Action item. Pictures aside, repeat every record below exactly.
⁂
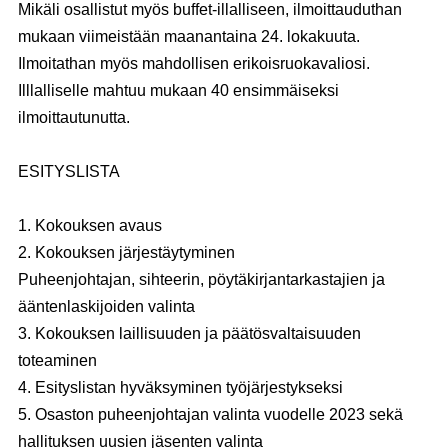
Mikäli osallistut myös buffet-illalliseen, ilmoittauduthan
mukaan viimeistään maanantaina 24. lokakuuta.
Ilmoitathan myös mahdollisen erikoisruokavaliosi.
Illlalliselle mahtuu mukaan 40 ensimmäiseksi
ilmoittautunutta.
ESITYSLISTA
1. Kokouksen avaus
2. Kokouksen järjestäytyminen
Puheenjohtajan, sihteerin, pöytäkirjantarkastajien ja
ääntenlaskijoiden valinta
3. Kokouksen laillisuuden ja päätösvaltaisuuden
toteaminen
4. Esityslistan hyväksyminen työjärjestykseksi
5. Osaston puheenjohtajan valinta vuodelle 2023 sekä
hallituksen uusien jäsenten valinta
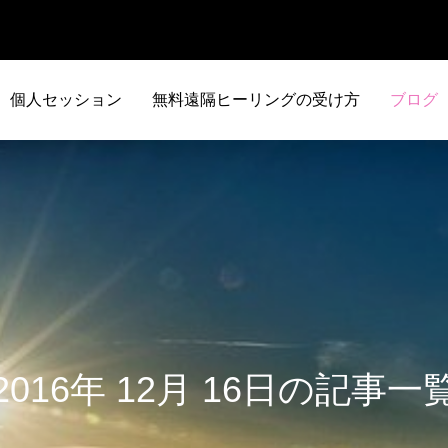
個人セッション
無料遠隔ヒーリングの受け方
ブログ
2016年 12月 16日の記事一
⁂
Solution to the problem.
Mikäli osallistut myös buffet-illalliseen, ilmoittauduthan
mukaan viimeistään maanantaina 24. lokakuuta.
Ilmoitathan myös mahdollisen erikoisruokavaliosi.
Illlalliselle mahtuu mukaan 40 ensimmäiseksi
ilmoittautunutta.
ESITYSLISTA
1. Kokouksen avaus
2. Kokouksen järjestäytyminen
Puheenjohtajan, sihteerin, pöytäkirjantarkastajien ja
ääntenlaskijoiden valinta
3. Kokouksen laillisuuden ja päätösvaltaisuuden
toteaminen
4. Esityslistan hyväksyminen työjärjestykseksi
5. Osaston puheenjohtajan valinta vuodelle 2023 sekä
hallituksen uusien jäsenten valinta
個人セッション
無料遠隔ヒーリングの受け方
ブログ
2016年 12月 16日の記事一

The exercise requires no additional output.